Wharton professor, Jonah Berger, originally became interested in the psychology of human behavior because of everyday things like people watching. He found he favored commercials over programs on TV. After reading the book, The Tipping Point, a best seller by Malcom Gladwell, he wanted to learn more. Specifically, he was intrigued by why people did the things they did, shared them and recommended them to others. Was is personal? Was it the humor? And why did so many people share things with kittens in them?
After years of studying and tagging newspaper stories, mostly viewed YouTube videos, and other popular products and brands, he developed a breakdown of 6 principles (his STEPPS) for why each became that way.
Jonah spoke at the recent Shop.org Summit in Chicago and shared both valuable information with marketers as well as cool stories. He also explained why he dressed a certain way (like a professor), so we would like him. Social currency is one primary reason people share content on social sites, but it is also why they share them in the face to face as well. While only 7 percent of things are currently shared across social networks online, Jonah made the argument that a whole lot of other things happen “offline.” As such, the most valuable marketing technique is a personal recommendation. It’s why guerilla marketing and word of mouth marketing are so important.
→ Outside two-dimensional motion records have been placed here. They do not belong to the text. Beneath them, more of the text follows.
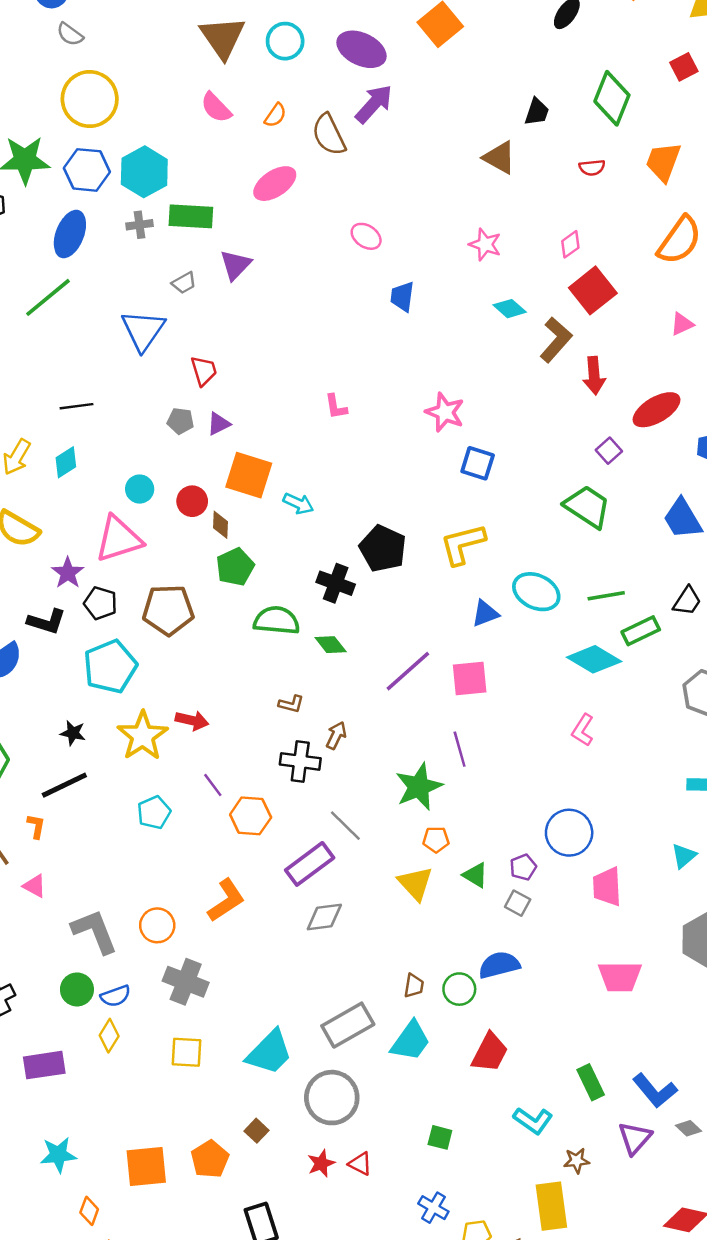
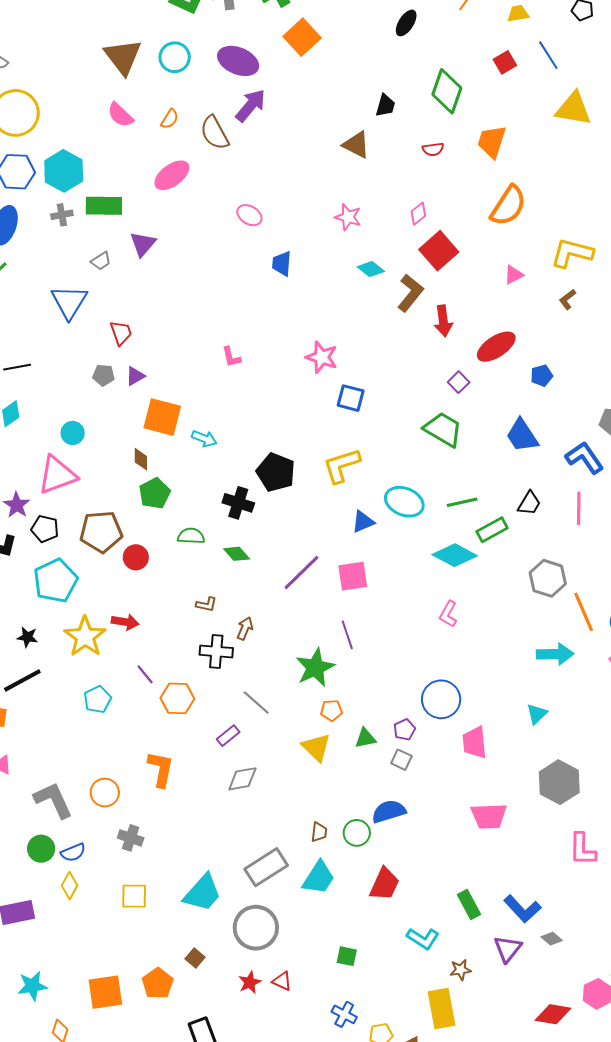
red circle: (192, 501) -> (136, 557), moved
green semicircle: (277, 621) -> (191, 536), size x0.7
purple rectangle: (310, 864) -> (228, 736), size x0.6
green triangle: (475, 875) -> (365, 738), turned -40
orange L-shape: (226, 900) -> (161, 769), turned -42
gray cross: (186, 982) -> (131, 838), size x0.7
Improve the Customer Experience
To that end, Jonah shared 800 copies of his new book Contagious Why Things Catch On. Watching the “contagious” behavior of conference attendees grabbing the books was in itself a social sharing of sorts. But in reading the book on the flight home, I found that Berger makes some good arguments for why products and services stick – it’s not only social currency. There are triggers, emotions, visibility, value and stories. Would someone want to tell a story about the “experience” they had with your product? Why are kittens so popular on the internet? When you hear hump day – do you think of the Geico camel? And when you see someone wearing white headphones, what brand do you think of first?
I encourage you to pick up a copy of Contagious, its an easy read and the marketing principles make sense. And if you find yourself at the secret bar he mentions in the book, please don’t tell.